Friday, May 17, 2013

B.R.Ambedkar (contd-2)

In 1935, Ambedkar was a Government Law College, Mumbai, a position he held for two years. Settling in Mumbai, Ambedkar oversaw the construction of a house, and stocked his personal library with more than 50,000 books. His wife Ramabai died after a long illness in the same year. It had been her long-standing wish to go on a pilgrimage to Pandharpur, but Ambedkar had refused to let her go, telling her that he would create a new Pandharpur for her instead of Hinduism's Pandharpur which treated them as untouchables.
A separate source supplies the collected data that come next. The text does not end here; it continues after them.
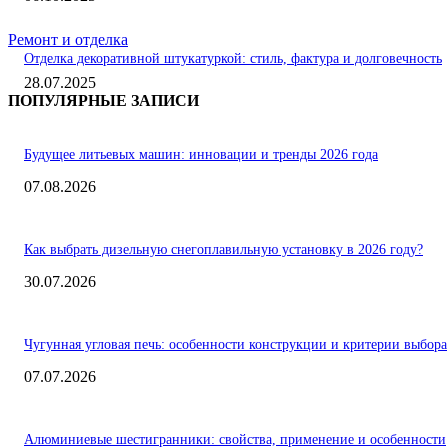
Ремонт и отделка
Отделка декоративной штукатуркой: стиль, фактура и долговечность
28.07.2025
ПОПУЛЯРНЫЕ ЗАПИСИ
Будущее литьевых машин: инновации и тренды 2026 года
07.08.2026
Как выбрать дизельную снегоплавильную установку в 2026 году?
30.07.2026
Чугунная угловая печь: особенности конструкции и критерии выбора
07.07.2026
Алюминиевые шестигранники: свойства, применение и особенности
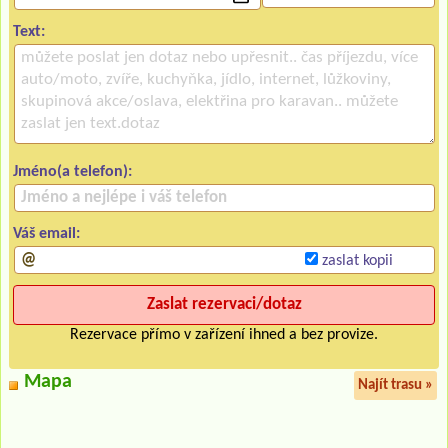
Text:
Jméno(a telefon):
Váš email:
zaslat kopii
Rezervace přímo v zařízení ihned a bez provize.
Mapa
Najít trasu »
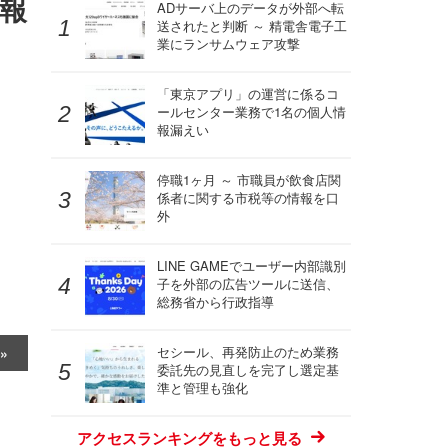
報
ADサーバ上のデータが外部へ転
送されたと判断 ～ 精電舎電子工
業にランサムウェア攻撃
「東京アプリ」の運営に係るコ
ールセンター業務で1名の個人情
報漏えい
停職1ヶ月 ～ 市職員が飲食店関
係者に関する市税等の情報を口
外
LINE GAMEでユーザー内部識別
子を外部の広告ツールに送信、
総務省から行政指導
セシール、再発防止のため業務
委託先の見直しを完了し選定基
準と管理も強化
アクセスランキングをもっと見る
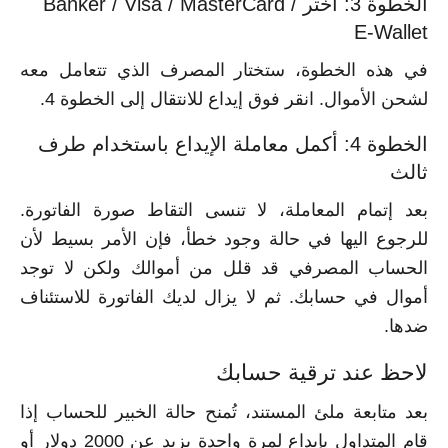
الخطوة 3: اختر Banker / Visa / MasterCard /
E-Wallet
في هذه الخطوة، ستختار المصرف الذي تتعامل معه
لشحن الأموال. انقر فوق إيداع للانتقال إلى الخطوة 4.
الخطوة 4: أكمل معاملة الإيداع باستخدام طرف
ثالث
بعد إتمام المعاملة، لا تنسى التقاط صورة الفاتورة.
للرجوع اليها في حالة وجود خطأ، فإن الأمر بسيط لأن
الحساب المصرفي قد قلل من أموالك ولكن لا توجد
أموال في حسابك. ثم لا يزال لديك الفاتورة للاستئناف
ضدها.
لاحظ عند ترقية حسابك
بعد متابعة ملئ المستند، تُمنح حالة الخبير للحساب إذا
قام المتداول بإيداع لمرة واحدة يزيد عن 2000 دولار أو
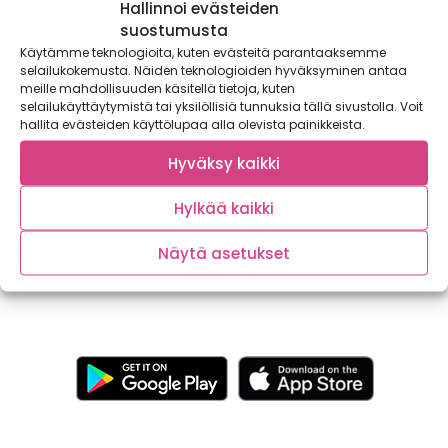
Hallinnoi evästeiden
suostumusta
Käytämme teknologioita, kuten evästeitä parantaaksemme
selailukokemusta. Näiden teknologioiden hyväksyminen antaa
meille mahdollisuuden käsitellä tietoja, kuten
selailukäyttäytymistä tai yksilöllisiä tunnuksia tällä sivustolla. Voit
hallita evästeiden käyttölupaa alla olevista painikkeista.
Hyötykasvien hyvinvointi
Hyväksy kaikki
Tänä kesänä Satokausikalenterin blogi päivittyy myös
Hylkää kaikki
puutarhakuulumisilla. Turkulaiset puutarhurit Riikka ja
Wiivi tarjoavat vinkkejä ja tietoa...
Näytä asetukset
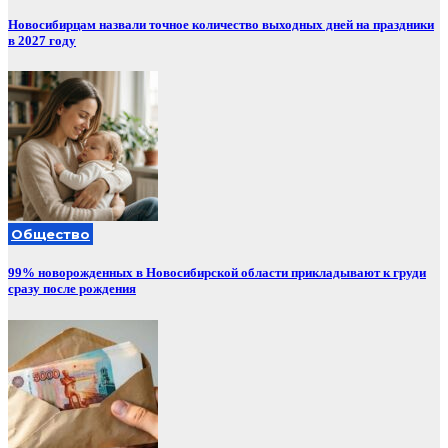
Новосибирцам назвали точное количество выходных дней на праздники
в 2027 году
Общество
99% новорожденных в Новосибирской области прикладывают к груди
сразу после рождения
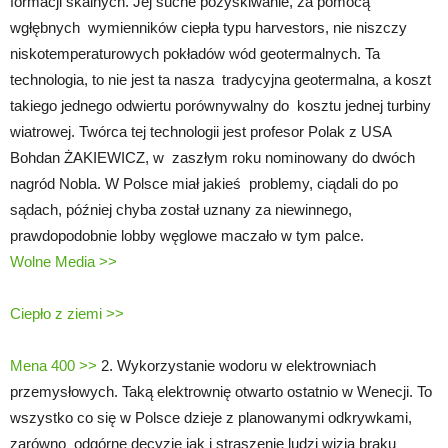
formacji skalnych. Jej suche pozyskiwanie, za pomocą
wgłębnych wymienników ciepła typu harvestors, nie niszczy
niskotemperaturowych pokładów wód geotermalnych. Ta
technologia, to nie jest ta nasza tradycyjna geotermalna, a koszt
takiego jednego odwiertu porównywalny do kosztu jednej turbiny
wiatrowej. Twórca tej technologii jest profesor Polak z USA
Bohdan ŻAKIEWICZ, w zaszłym roku nominowany do dwóch
nagród Nobla. W Polsce miał jakieś problemy, ciądali do po
sądach, później chyba został uznany za niewinnego,
prawdopodobnie lobby węglowe maczało w tym palce.
Wolne Media >>
Ciepło z ziemi >>
Mena 400 >>
2. Wykorzystanie wodoru w elektrowniach
przemysłowych. Taką elektrownię otwarto ostatnio w Wenecji. To
wszystko co się w Polsce dzieje z planowanymi odkrywkami,
zarówno odgórne decyzje jak i straszenie ludzi wizją braku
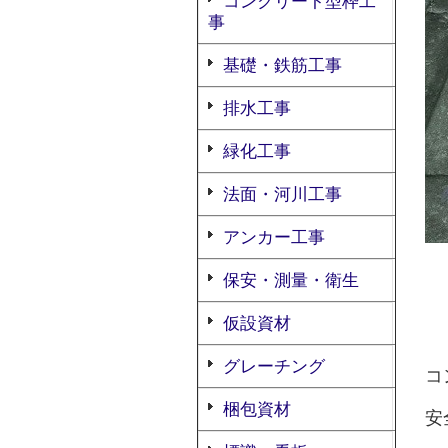
コンクリート型枠工
事
基礎・鉄筋工事
排水工事
緑化工事
法面・河川工事
アンカー工事
保安・測量・衛生
仮設資材
グレーチング
コ
梱包資材
安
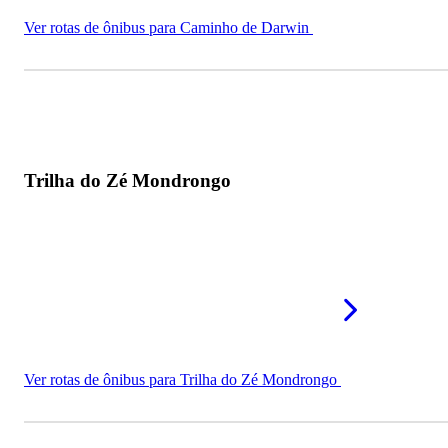
Ver rotas de ônibus para Caminho de Darwin
Trilha do Zé Mondrongo
Ver rotas de ônibus para Trilha do Zé Mondrongo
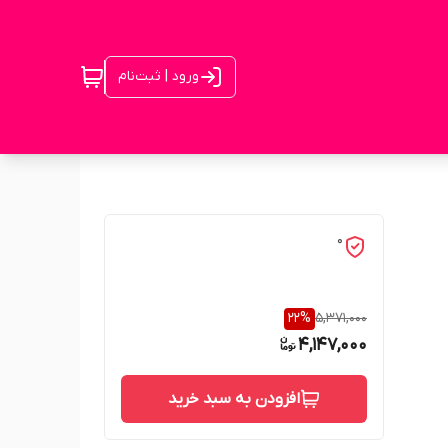
ورود | ثبت‌نام
0
22
%
5,371,000
4,147,000
افزودن به سبد خرید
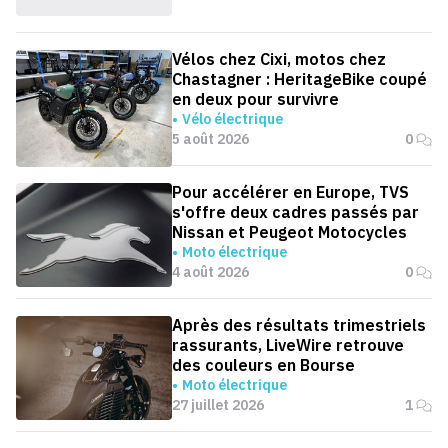
Vélos chez Cixi, motos chez
Chastagner : HeritageBike coupé
en deux pour survivre
Vélo électrique
5 août 2026
0
Pour accélérer en Europe, TVS
s'offre deux cadres passés par
Nissan et Peugeot Motocycles
Moto électrique
4 août 2026
0
Après des résultats trimestriels
rassurants, LiveWire retrouve
des couleurs en Bourse
Moto électrique
27 juillet 2026
1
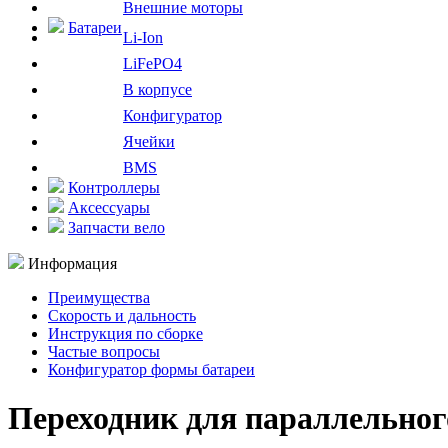
Внешние моторы
Батареи
Li-Ion
LiFePO4
В корпусе
Конфигуратор
Ячейки
BMS
Контроллеры
Аксессуары
Запчасти вело
Информация
Преимущества
Скорость и дальность
Инструкция по сборке
Частые вопросы
Конфигуратор формы батареи
Переходник для параллельног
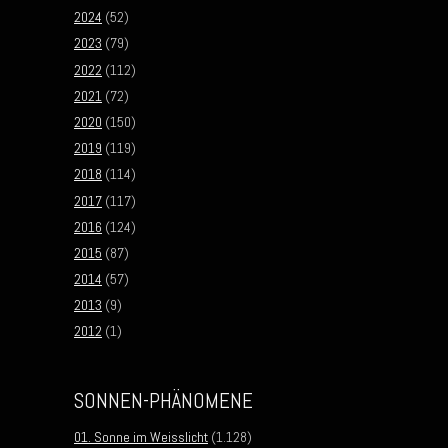
2024
(52)
2023
(79)
2022
(112)
2021
(72)
2020
(150)
2019
(119)
2018
(114)
2017
(117)
2016
(124)
2015
(87)
2014
(57)
2013
(9)
2012
(1)
SONNEN-PHÄNOMENE
01. Sonne im Weisslicht
(1.128)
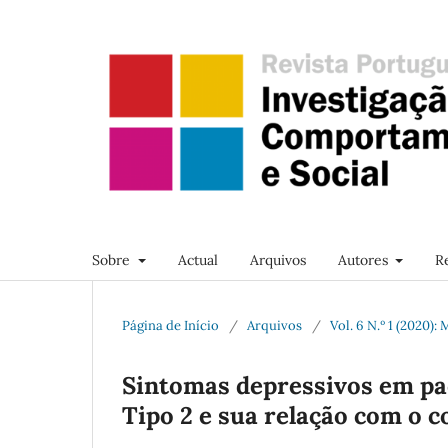
Sobre
Actual
Arquivos
Autores
R
Página de Início
/
Arquivos
/
Vol. 6 N.º 1 (2020):
Sintomas depressivos em pac
Tipo 2 e sua relação com o c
Speaking at the Yeola Conversion Conference on 13 October in Nasik, Ambedkar announced his intention to convert to a different religion and exhorted his followers to leave Hinduism. He would repeat his message at numerous public meetings across India.
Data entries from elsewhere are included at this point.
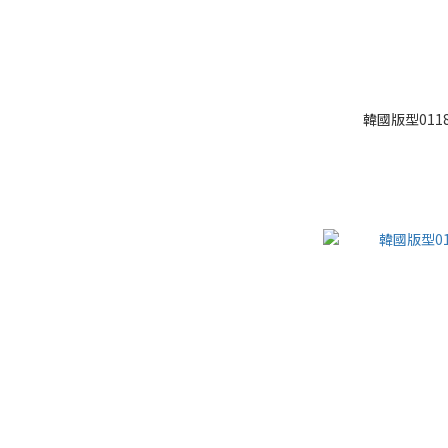
韓國版型011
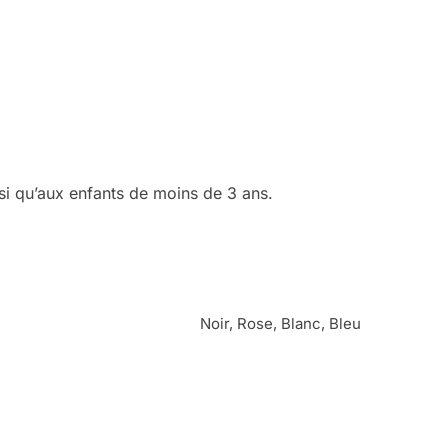
si qu’aux enfants de moins de 3 ans.
Noir, Rose, Blanc, Bleu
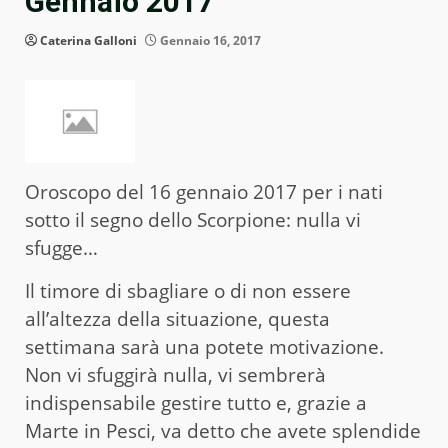
Gennaio 2017
Caterina Galloni
Gennaio 16, 2017
Oroscopo del 16 gennaio 2017 per i nati
sotto il segno dello Scorpione: nulla vi
sfugge…
Il timore di sbagliare o di non essere
all’altezza della situazione, questa
settimana sarà una potete motivazione.
Non vi sfuggirà nulla, vi sembrerà
indispensabile gestire tutto e, grazie a
Marte in Pesci, va detto che avete splendide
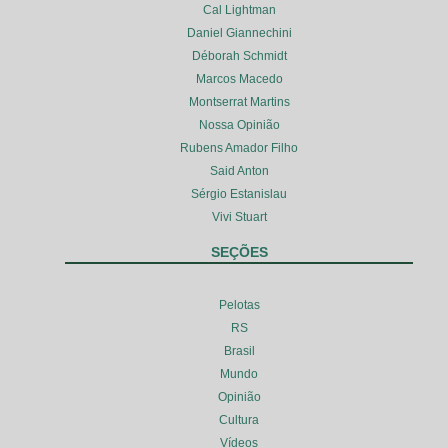
Cal Lightman
Daniel Giannechini
Déborah Schmidt
Marcos Macedo
Montserrat Martins
Nossa Opinião
Rubens Amador Filho
Said Anton
Sérgio Estanislau
Vivi Stuart
SEÇÕES
Pelotas
RS
Brasil
Mundo
Opinião
Cultura
Vídeos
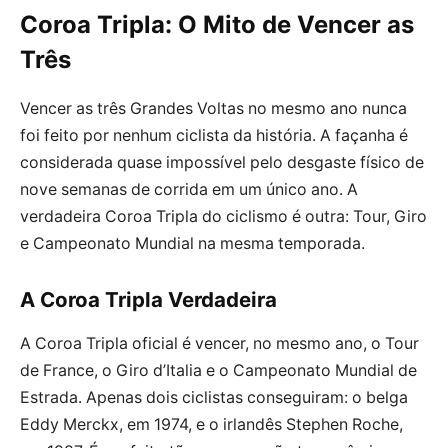
Coroa Tripla: O Mito de Vencer as
Três
Vencer as três Grandes Voltas no mesmo ano nunca
foi feito por nenhum ciclista da história. A façanha é
considerada quase impossível pelo desgaste físico de
nove semanas de corrida em um único ano. A
verdadeira Coroa Tripla do ciclismo é outra: Tour, Giro
e Campeonato Mundial na mesma temporada.
A Coroa Tripla Verdadeira
A Coroa Tripla oficial é vencer, no mesmo ano, o Tour
de France, o Giro d’Italia e o Campeonato Mundial de
Estrada. Apenas dois ciclistas conseguiram: o belga
Eddy Merckx, em 1974, e o irlandês Stephen Roche,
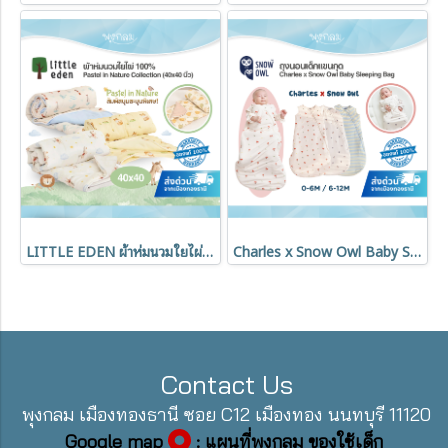
LITTLE EDEN ผ้าห่มนวมใยไผ่ 100% Pastel in Nature Collection ขนาด 100x100 cm.
Charles x Snow Owl Baby Sleeping Bag ถุงนอนเด็ก สำหรับเด็ก 0-12 เดือน
Contact Us
พุงกลม เมืองทองธานี ซอย C12 เมืองทอง นนทบุรี 11120
Google map
: แผนที่พุงกลม ของใช้เด็ก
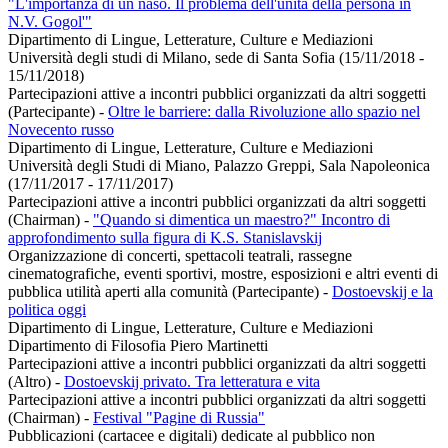
"L'importanza di un naso. Il problema dell'unità della persona in
N.V. Gogol'"
Dipartimento di Lingue, Letterature, Culture e Mediazioni
Università degli studi di Milano, sede di Santa Sofia (15/11/2018 -
15/11/2018)
Partecipazioni attive a incontri pubblici organizzati da altri soggetti
(Partecipante)
-
Oltre le barriere: dalla Rivoluzione allo spazio nel
Novecento russo
Dipartimento di Lingue, Letterature, Culture e Mediazioni
Università degli Studi di Miano, Palazzo Greppi, Sala Napoleonica
(17/11/2017 - 17/11/2017)
Partecipazioni attive a incontri pubblici organizzati da altri soggetti
(Chairman)
-
"Quando si dimentica un maestro?" Incontro di
approfondimento sulla figura di K.S. Stanislavskij
Organizzazione di concerti, spettacoli teatrali, rassegne
cinematografiche, eventi sportivi, mostre, esposizioni e altri eventi di
pubblica utilità aperti alla comunità (Partecipante)
-
Dostoevskij e la
politica oggi
Dipartimento di Lingue, Letterature, Culture e Mediazioni
Dipartimento di Filosofia Piero Martinetti
Partecipazioni attive a incontri pubblici organizzati da altri soggetti
(Altro)
-
Dostoevskij privato. Tra letteratura e vita
Partecipazioni attive a incontri pubblici organizzati da altri soggetti
(Chairman)
-
Festival "Pagine di Russia"
Pubblicazioni (cartacee e digitali) dedicate al pubblico non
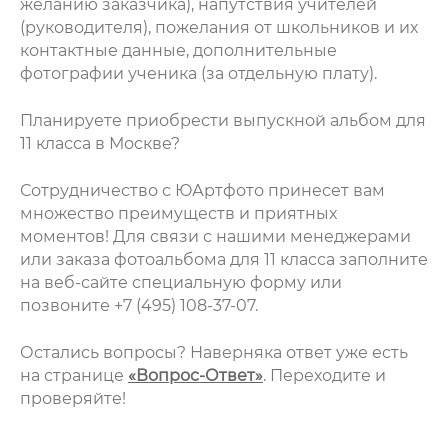
желанию заказчика), напутствия учителей
(руководителя), пожелания от школьников и их
контактные данные, дополнительные
фотографии ученика (за отдельную плату).
Планируете приобрести
выпускной альбом для
11 класса в Москве
?
Сотрудничество с ЮАртфото принесет вам
множество преимуществ и приятных
моментов! Для связи с нашими менеджерами
или заказа фотоальбома для 11 класса заполните
на веб-сайте специальную форму или
позвоните +7 (495) 108-37-07.
Остались вопросы? Наверняка ответ уже есть
на странице
«Вопрос-Ответ»
. Переходите и
проверяйте!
In 1936, Ambedkar founded the Independent Labour Party, which contested in the 1937 Bombay election to the Central Legislative Assembly for the 13 reserved and 4 general seats and securing 11 and 3 seats respectively.
On his report to the Viceroy about Bombay Presidency election, the Governor of Bombay, Lord Brabourne said that:
Dr. Ambedkar's boast of winning, not only the 15 seats which are reserved for the Harijans, but also a good many more looks like completely falsified, as I feared it would be.
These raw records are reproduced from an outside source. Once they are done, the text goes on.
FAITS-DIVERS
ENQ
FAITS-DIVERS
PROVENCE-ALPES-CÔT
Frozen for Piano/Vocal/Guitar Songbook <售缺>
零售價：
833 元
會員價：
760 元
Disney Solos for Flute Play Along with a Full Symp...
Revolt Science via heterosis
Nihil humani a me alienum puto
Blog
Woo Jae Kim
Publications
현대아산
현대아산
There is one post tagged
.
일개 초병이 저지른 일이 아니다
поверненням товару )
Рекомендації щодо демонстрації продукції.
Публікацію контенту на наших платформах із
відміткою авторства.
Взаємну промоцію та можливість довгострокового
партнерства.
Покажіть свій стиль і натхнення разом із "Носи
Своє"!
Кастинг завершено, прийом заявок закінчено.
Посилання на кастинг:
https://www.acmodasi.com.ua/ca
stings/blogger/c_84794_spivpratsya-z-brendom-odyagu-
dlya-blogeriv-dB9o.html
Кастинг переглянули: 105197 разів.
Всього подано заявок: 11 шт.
Ambedkar published his book The Annihilation of Caste in the same year. This strongly criticised Hindu orthodox religious leaders and the caste system in general. Ambedkar served on the Defence Advisory Committee and the Viceroy's Executive Council as minister for labour.
In his work Who Were the Shudras?, Ambedkar attempted to explain the formation of Untouchables. He saw the Shudras, who form the lowest caste in the ritual hierarchy of the Hindu caste system, as being separate from Untouchables. Ambedkar oversaw the transformation of his political party into the Scheduled Castes Federation, although it performed poorly in the elections held in 1946 for the Constituent Assembly of India. In his 1948 sequel to Who Were the Shudras?, which he titled The Untouchables: A Thesis on the Origins of Untouchability, Ambedkar said that:
The Hindu Civilisation ... is a diabolical contrivance to suppress and enslave humanity. Its proper name would be infamy. What else can be said of a civilisation which has produced a mass of people ... who are treated as an entity beyond human intercourse and whose mere touch is enough to cause pollution?
Ambedkar was also critical of Islam and its practices in South Asia. While justifying the Partition of India, he condemned the practice of child marriage, as well as the mistreatment of women, in Muslim society.
No words can adequately express the great and many evils of polygamy and concubinage, and especially as a source of misery to a Muslim woman. Take the caste system. Everybody infers that Islam must be free from slavery and caste. [...] [While slavery existed], much of its support was derived from Islam and Islamic countries. While the prescriptions by the Prophet regarding the just and humane treatment of slaves contained in the Koran are praiseworthy, there is nothing whatever in Islam that lends support to the abolition of this curse. But if slavery has gone, caste among Musalmans [Muslims] has remained.